The 2019 BMW X7 is the German automaker's latest low-flying luxury barge. You may or may not care about what it's like to drive, but the car has enough neat gadgets that I couldn't resist revisiting it.

(Full Disclosure: BMW flew me out to Las Vegas and put me up in the Four Seasons so I could drive a 2019 BMW X7 xDrive50i back home to Los Angeles via Death Valley. The hotel lobby coffee was six bucks. I billed it to the room.)

The X7 is a lot more luxury than sporty, so the interior is slathered in illuminated opulence. Behold–all the X7 features I thought were kind of neat but didn't quite make it into the First Drive writeup.

Pulsing Door Lights

Most cars have little lights on their door panels that illuminate when the doors are open. The BMW X7's are this pulsing LED strip, neatly tucked into the door design.

It looks almost exactly like the "red alert" lights in Star Trek: The Next Generation's Enterprise D, and if you can't appreciate that, well, that's just too bad.

OEM Ash Tray Cans

The X7's optional ashtray fits into the car's cupholder, and I actually thought it was another control knob for the infotainment system at first. Upon closer inspection, it kind of looks like a beer can.

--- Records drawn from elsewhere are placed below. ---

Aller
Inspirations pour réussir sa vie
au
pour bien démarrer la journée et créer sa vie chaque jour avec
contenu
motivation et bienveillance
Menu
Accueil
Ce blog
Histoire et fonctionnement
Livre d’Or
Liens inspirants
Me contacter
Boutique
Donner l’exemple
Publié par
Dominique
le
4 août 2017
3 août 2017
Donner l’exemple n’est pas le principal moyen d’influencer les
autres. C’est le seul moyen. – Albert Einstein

The fact that BMW chose to set up its ashtray this way, instead of integrating it with the interior design, is interesting. The reasoning is pretty simple–an ashtray is important in some markets, and not at all in others.

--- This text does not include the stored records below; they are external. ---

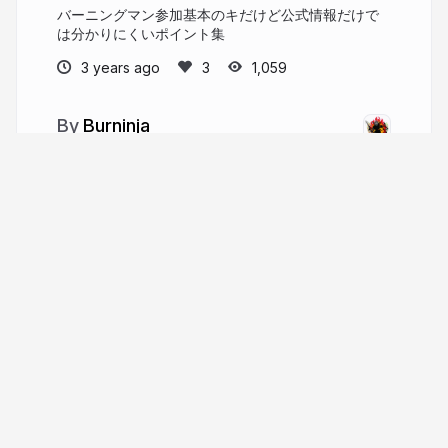
バーニングマン参加基本のキだけど公式情報だけで
は分かりにくいポイント集
3 years ago
1,059
Burninja
Japan regional / Burning man regional
network
burninja.info
burninja
More from
Burninja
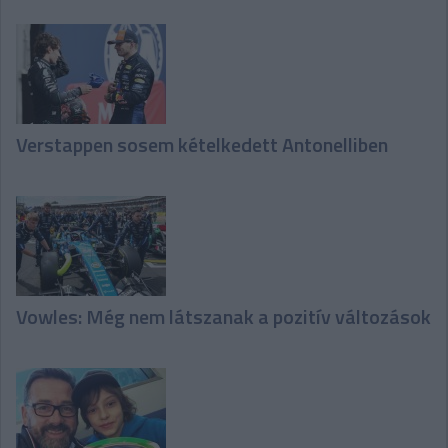
Verstappen sosem kételkedett Antonelliben
Vowles: Még nem látszanak a pozitív változások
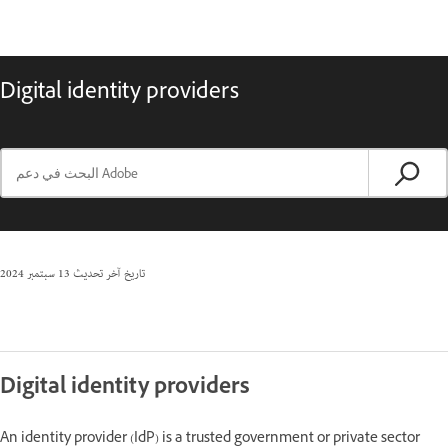
Digital identity providers
تاريخ آخر تحديث
13 سبتمبر 2024
Digital identity providers
An identity provider (IdP) is a trusted government or private sector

I just liked it because this is exactly the kind of weird, random factory automotive accessory I enjoy finding on my automotive archaeology trips to junkyards.

Rear Seat Pillows

The Alcantara-wrapped rear seat pillows look like another odd afterthought in the otherwise extremely sleek and elegant X7 interior. But, what can I say, they feel as comfortable as a five-star hotel bed after a one star transcontinental flight.

Tornado Tweeter Lights

While the silver speaker trim inside the BMW X7 looked lifted almost directly off the Mercedes-Benz S-Class, the lighting inside the tweeters that look like a cyclone looks pretty cool.

Sunroof Mood Lighting

Ambient interior lighting in cars has been around for a long time, even some Kias have a form of this now, but I've never seen light cost into a glass roof quite like this before.

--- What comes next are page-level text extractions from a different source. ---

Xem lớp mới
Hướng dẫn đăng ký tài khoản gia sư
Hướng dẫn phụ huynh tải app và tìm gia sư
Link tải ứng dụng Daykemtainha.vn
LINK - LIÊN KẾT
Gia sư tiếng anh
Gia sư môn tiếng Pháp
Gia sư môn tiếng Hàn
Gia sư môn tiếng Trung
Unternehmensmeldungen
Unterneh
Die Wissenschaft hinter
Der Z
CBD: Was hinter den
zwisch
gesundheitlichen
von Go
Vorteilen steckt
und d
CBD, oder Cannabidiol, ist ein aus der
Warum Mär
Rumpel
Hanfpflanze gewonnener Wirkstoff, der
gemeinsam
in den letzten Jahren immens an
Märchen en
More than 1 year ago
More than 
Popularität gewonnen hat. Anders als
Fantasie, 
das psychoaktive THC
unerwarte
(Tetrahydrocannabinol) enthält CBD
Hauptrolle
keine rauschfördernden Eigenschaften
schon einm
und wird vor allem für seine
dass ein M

I did all of my X7 driving during the day, so I didn't really get to appreciate until pulling into a valet line in the early evening. But it is pretty darn cool.

The Giant Key

The BMW X7's key, which is about the size of an old Nokia phone, can do a lot more than just lock or start the vehicle. It can also tell you how much fuel the vehicle has, set itself to adjust the temperature before you get in, and do other things. The car can also feed your smart phone this information through BMW's app.

3D Parking Perspectives

You might have seen this third-person parking camera view in other BMWs and Rolls-Royces, but I cannot get over how cool it is.

Basically, one of the car's computers is extrapolating an impossible perspective from the images it's digesting from an array of cameras, making it appear that you're looking at the car from the outside.

Driver Monitor

That black chunk at the top of the X7's gauge cluster is a monitoring system. Through that lens, the car watches the driver to catch fatigue or inattentiveness.

If the car decides you're nodding off or spacing out, it will send you notifications or kick off its "self-steering" functionality.

And oh yeah—The Grille Dimensions

So many people have asked me what the actual physical dimensions of the X7's enormous snout actually are. It pains me to admit that I forgot to bring my tape measure to the launch event, but I did ask a BMW representative, who got "16 inches tall and 32 inches wide" with his phone's measuring app.


The X7's surprisingly decent exhaust note, seat massagers and climate controlled cupholders could get a mention here too, but I always drink my coffee out of a $30 Yeti cup on the road so I couldn't really tell you if the BMW's cup warmer worked.

Those seats though, man, I could have sat in them and enjoyed all these other fun features forever.